● TASK TO COMPLETE
The answer must be an exact printing of every record below, with the pictures omitted.

****

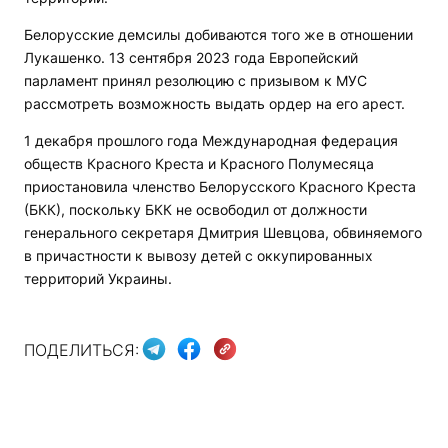
Белорусские демсилы добиваются того же в отношении
Лукашенко. 13 сентября 2023 года Европейский
парламент принял резолюцию с призывом к МУС
рассмотреть возможность выдать ордер на его арест.
1 декабря прошлого года Международная федерация
обществ Красного Креста и Красного Полумесяца
приостановила членство Белорусского Красного Креста
(БКК), поскольку БКК не освободил от должности
генерального секретаря Дмитрия Шевцова, обвиняемого
в причастности к вывозу детей с оккупированных
территорий Украины.
ПОДЕЛИТЬСЯ:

****

● YOUR SOLUTION
Белорусские демсилы добиваются того же в отношении
Лукашенко. 13 сентября 2023 года Европейский
парламент принял резолюцию с призывом к МУС
рассмотреть возможность выдать ордер на его арест.
1 декабря прошлого года Международная федерация
обществ Красного Креста и Красного Полумесяца
приостановила членство Белорусского Красного Креста
(БКК), поскольку БКК не освободил от должности
генерального секретаря Дмитрия Шевцова, обвиняемого
в причастности к вывозу детей с оккупированных
территорий Украины.
ПОДЕЛИТЬСЯ:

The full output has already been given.